Он опять увидел Нафталан, каким запомнил его с того раза, когда работал там помощником бурильщика. Темная зелень фруктовых садов, виноградники на склонах песчаных холмов, несмолкаемый шум горной речки. А когда он уезжал оттуда, ему хотелось бесконечно долго стоять у кабины, в лицо — прохладный ветер, и чтобы дорога не кончалась…
НЕЗАБЫТЫЕ ВЕЧЕРА
Нам сегодня трудно представить себе застенчивого гимназиста, который шестьдесят с лишним лет назад в Киеве принес в литературный журнал свой рассказ. Паустовский?.. Редактор вспомнил — время от времени у них печатаются его стихи. Стихи не очень выделяются в общем потоке, но и не безнадежны. А тут рассказ… Правда, напечатать его по цензурным соображениям не представилось возможным, и все нее редактор имел долгий разговор с юношей, угадав в нем не случайного для литературы человека. Под конец он поднялся из-за стола и произнес в несколько приподнятой манере: «Благословляю…»
Потом появились еще рассказы. Они уже увидели свет, а ничто так не окрыляет, как первый успех. В торопливо разрезанном журнале написанные тобой слова остро пахнут типографской краской, и, пьяный от удачи, ты бродишь по ночным улицам. А в гимназии — по-взрослому, как равный с равным, беседуешь со словесником Селихановичем, умным и тонким человеком, который сочувственно следит за первыми опытами своего гимназиста.
Однажды Селиханович спросил у него: «Вот вы собираетесь стать писателем… А выносливости у вас хватит?» (Впоследствии Константин Георгиевич говорил: «Тогда я никак не мог понять, что он имеет в виду».)
Все это льстило самолюбию, возвышало в собственных глазах. Но даже молодость, с ее чрезмерной снисходительностью к самой себе, не могла заглушить голоса той высокой, благородной требовательности, без которой любой талант бесславно чахнет.
«…Очень скоро я понял, что могу сказать до обидного мало… Слишком небогат и узок был запас моих житейских наблюдений… Поняв это, я совершенно бросил писать — на десять лет — и, как говорил Горький, «ушел в люди», начал скитаться по России, менять профессии и общаться с самыми разными людьми… Я жил, работал, любил, страдал, надеялся, мечтал, зная только одно, — что рано или поздно, в зрелом возрасте или, может быть, даже в старости, но я начну писать».
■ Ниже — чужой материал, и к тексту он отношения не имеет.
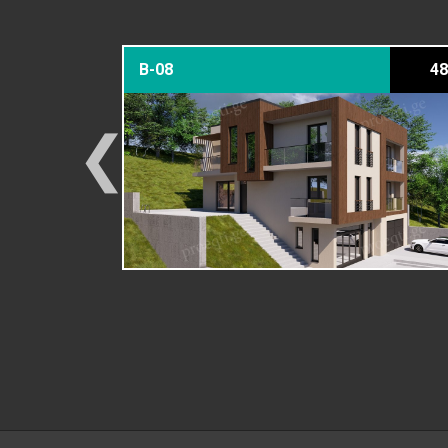
379 მ²
B-08
48
❮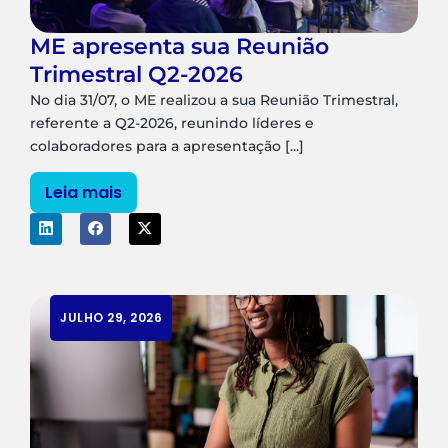
ME apresenta sua Reunião
Trimestral Q2-2026
No dia 31/07, o ME realizou a sua Reunião Trimestral,
referente a Q2-2026, reunindo líderes e
colaboradores para a apresentação [...]
Leia mais
JULHO 29, 2026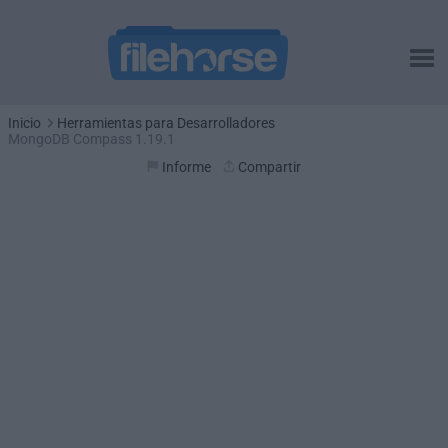
Inicio
Herramientas para Desarrolladores
MongoDB Compass 1.19.1
Informe
Compartir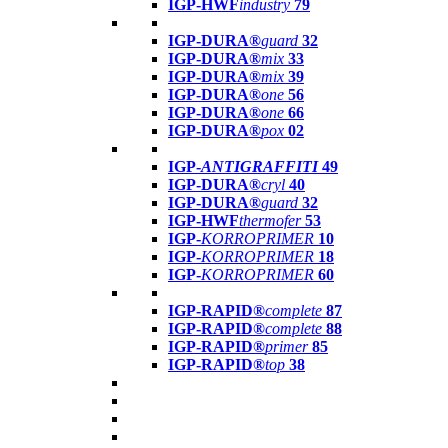
IGP-HWF
industry
79
IGP-DURA®
guard
32
IGP-DURA®
mix
33
IGP-DURA®
mix
39
IGP-DURA®
one
56
IGP-DURA®
one
66
IGP-DURA®
pox
02
IGP-
ANTIGRAFFITI
49
IGP-DURA®
cryl
40
IGP-DURA®
guard
32
IGP-HWF
thermofer
53
IGP-
KORROPRIMER
10
IGP-
KORROPRIMER
18
IGP-
KORROPRIMER
60
IGP-RAPID®
complete
87
IGP-RAPID®
complete
88
IGP-RAPID®
primer
85
IGP-RAPID®
top
38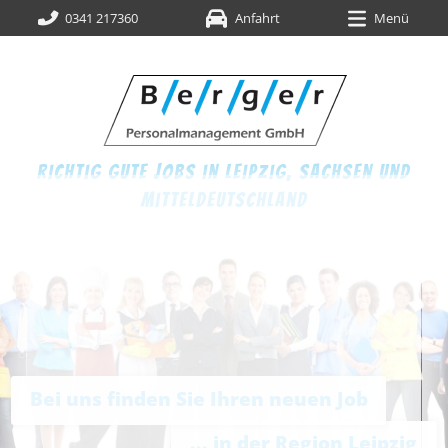
0341 217360
Anfahrt
Menü
richtig gute jobs in leipzig,
sachsen und
mitteldeutschland
Bei uns finden Sie Ihren neuen Job
... in der Region Leipzig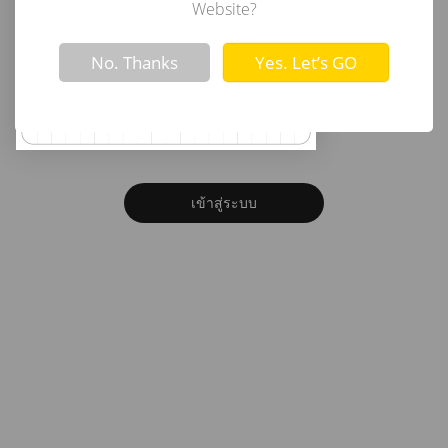
อีเมล
Website?
Not valid!
!
No. Thanks
Yes. Let’s GO
รหัสผ่าน
ลืมรหัสผ่าน?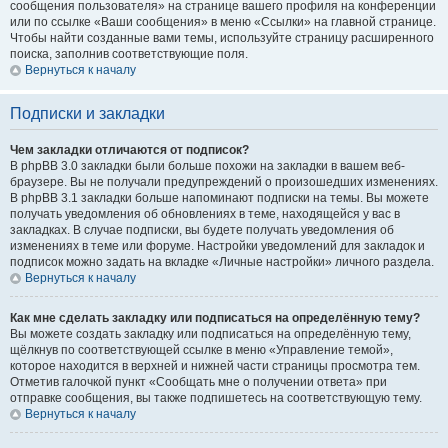
сообщения пользователя» на странице вашего профиля на конференции
или по ссылке «Ваши сообщения» в меню «Ссылки» на главной странице.
Чтобы найти созданные вами темы, используйте страницу расширенного
поиска, заполнив соответствующие поля.
Вернуться к началу
Подписки и закладки
Чем закладки отличаются от подписок?
В phpBB 3.0 закладки были больше похожи на закладки в вашем веб-
браузере. Вы не получали предупреждений о произошедших изменениях.
В phpBB 3.1 закладки больше напоминают подписки на темы. Вы можете
получать уведомления об обновлениях в теме, находящейся у вас в
закладках. В случае подписки, вы будете получать уведомления об
изменениях в теме или форуме. Настройки уведомлений для закладок и
подписок можно задать на вкладке «Личные настройки» личного раздела.
Вернуться к началу
Как мне сделать закладку или подписаться на определённую тему?
Вы можете создать закладку или подписаться на определённую тему,
щёлкнув по соответствующей ссылке в меню «Управление темой»,
которое находится в верхней и нижней части страницы просмотра тем.
Отметив галочкой пункт «Сообщать мне о получении ответа» при
отправке сообщения, вы также подпишетесь на соответствующую тему.
Вернуться к началу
Я вспоминаю Паустовского, каким он был, когда вел семинар в Литературном институте, в середине сороковых годов. Не правда ли, странно, что и про наш уже век можно сказать — сороковые годы, как о чем-то далеком.
Но не забываются — встречи и обсуждения, горячие, откровенные споры, та душевная щедрость, с которой Константин Георгиевич относился к молодым литераторам, и как он настойчиво и ненавязчиво внушал уважение к писательскому труду, предостерегал от погони за дешевым успехом, приучал к ответственности за каждое слово.
Таким же — не изменившим себе в этом — он оставался и в последующие годы, до самого последнего своего дня. Но я ограничиваю себя во времени, потому что сам пробыл в его семинаре до марта 1947 года.
Время от времени он спрашивал каждого:
— Пишете?
И когда в ответ раздавалось «да», то следовал новый вопрос:
— Получается?
Что тут сказать? Поначалу кажется — конечно же получается! А стоит придирчиво перечитать рукопись — ничего более серого, скучного, маловразумительного тебе на глаза до этого не попадалось. И вот — неизменное: «Получается?» — заставляло сознательно, трезво относиться к своей работе в настоящем и в будущем.
Тверской бульвар…
Особняк, принадлежавший когда-то, в прошлом веке, Яковлеву, и по сей день стоит в глубине улицы. Особняк скрыт палисадником, стволы деревьев стали морщинистыми от старости.
Здесь помещается институт, основанный еще Брюсовым, а в тридцатые годы восстановленный при содействии Горького.
По нашему возрасту от посторонних часто приходилось слышать:
«Вы, должно быть, студент? А где вы учитесь?» И после ответа, что — в Литературном институте, следовал недвусмысленный намек: «А разве можно научить быть писателем?» Особо знающие добавляют, что, насколько им известно, Гоголь, Лермонтов, Толстой, Чехов такого института не кончали.